Wilson was, still is, a pianist. "The word at the time was that pianists didn't always fraternize with horn players," Wilson said lightly.
They carried on a long-distance relationship between Lincoln and the Berkshires until finally, in the summer of 1987, "he packed up all his things and moved out here," Wilson said. He found work as a freelance musician, playing with the Albany Symphony and in the pit for several musical productions. He now teaches at College of St. Rose in Albany, N.Y. They married six years later. They live in Becket together with their rescue dog, an "Alabama swamp dog," Wilson says, named Tanner.
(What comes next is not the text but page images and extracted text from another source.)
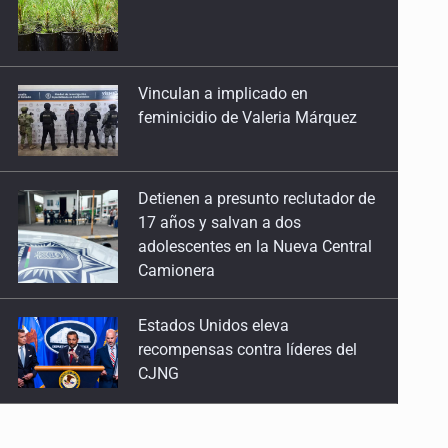
feminicidio de Valeria Márquez
Detienen a presunto reclutador de
17 años y salvan a dos
adolescentes en la Nueva Central
Camionera
Estados Unidos eleva
recompensas contra líderes del
CJNG
Mueren cuatro personas por
volcadura en San Miguel el Alto
Localizan sin vida a adolescente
For Wilson, running Berkshire Music School has been "much more than a job. It's who I am as a person," she said. "It's who I want to be."
Her successor has not yet been chosen. Wilson is hopeful she will leave behind a legacy of "good leadership, hard work, fairness; of creativity. People have said to me that I've been running the school as my own little parish; that the school is like a mini-Juilliard only better. I've always tried to be fair and honest and balanced."
She's been thinking about retiring for a while, she said. She will continue conducting the Stockbridge Festival Chorus with which, with the exception of her time with the BSO, she's been associated since 1992; and this summer will be her third as music director of the Stockbridge Sinfonia. In addition to continuing her piano playing, she will take up another instrument — the cello. "I haven't unpacked my cello case in years," she said.
She's anticipating traveling with her husband and taking long walks with him and their dog. She's also looking forward to attending closed Friday BSO rehearsals at Tanglewood. And, she said, "the first day of retirement, I am going to buy a kayak — we live really close to Greenwater Pond — and a subscription to the New York Times.
"The next chapter of my life will be like a whole new novel," she said. "The school has always had top priority. Now, Tracy, it's your time to take priority."